A la entrada del centro comercial, donde se encuentra el mercado de la computación, muchos encuentran su paraguas en un tinto, un jugo o una malta para refrescar la ausencia de quien, tampoco cumplirá la cita. En la panadería del frente, pasando la calle, un policía chatea mientras ignora la colectiva impaciencia. Al local de fotografías ingresa un muchacho a preguntar por lo que no ve en la vitrina, mientras su parcero se tarda. El calor de esta hora lo vuelve en acróbata del disimulo para que la temperatura de su cuerpo comience a bajar, quizás, para
que el olor a desespero no le recuerde su angustia cronometrada.

 

 

pensamientos de 10 \"“¡AHÍ! SÍ, AHÍ, EN EL ATRIO DE LA IGLESIA”\"

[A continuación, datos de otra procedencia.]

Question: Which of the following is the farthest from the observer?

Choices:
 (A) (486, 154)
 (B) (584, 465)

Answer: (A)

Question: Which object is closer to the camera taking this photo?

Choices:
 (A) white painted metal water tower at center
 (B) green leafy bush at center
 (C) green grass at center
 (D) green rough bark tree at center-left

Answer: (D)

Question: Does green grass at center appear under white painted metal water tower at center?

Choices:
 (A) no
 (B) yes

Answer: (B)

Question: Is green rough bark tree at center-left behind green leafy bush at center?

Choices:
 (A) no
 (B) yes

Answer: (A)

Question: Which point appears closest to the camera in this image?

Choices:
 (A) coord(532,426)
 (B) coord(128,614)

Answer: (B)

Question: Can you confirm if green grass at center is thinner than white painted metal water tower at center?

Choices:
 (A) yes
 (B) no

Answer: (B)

  1. Este pedacito del Medellín antiguo, lo poco que nos queda y brutalmente tasajeado por un centro comercial, por una avenida mal proyectada y por una calle de tranvía que no respetó el paisaje.
    Urbanistas modernos que aprendieron su oficio viendo transfomers y aplicando en sus planos diseños apocalípticos.

  2. Que bien Héctor por tu óptica que observa estos pequeños espacios de Medellín con tan inquietantes detalles que la mayoría no vemos por nuestro desesperante afán de llegar a casa. Definitivamente, no pensamos la ciudad, no la vivimos, nos perdemos estas películas diarias de nuestra cotidianidad.

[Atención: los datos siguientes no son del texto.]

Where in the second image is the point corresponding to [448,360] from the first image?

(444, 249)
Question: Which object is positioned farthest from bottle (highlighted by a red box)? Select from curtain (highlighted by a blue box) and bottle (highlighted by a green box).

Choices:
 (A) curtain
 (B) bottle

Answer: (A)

  3. » Como siempre , estas crónicas nos llevan al medellin que conocemos , pero que pocas veces vivimos por tanto afán cotidiano. Tantas caminadas por el centro de la ciudad y tanta ceguera para observar el detalle , que nos narra en las crónicas el profesor Barrientos….En buena hora esta descripción de lo que se vive a diario en el corazón de nuestra querida y añorada ciudad.»

  4. El minucioso lenguaje cotidiano con la realidad de nosotros los transeúntes en este lugar y marcados por el afán y la espera de la cita mezclado de religión. Me causa una gran alegría por un lado por conocer cosas que no se te pasan desapercibidas, marcadas con la realidad en la avenida: calor, afán, santuario, » empleo» y desempleo desenfrenado de la policía en su chat. Ja, ja, ja… muy cómico.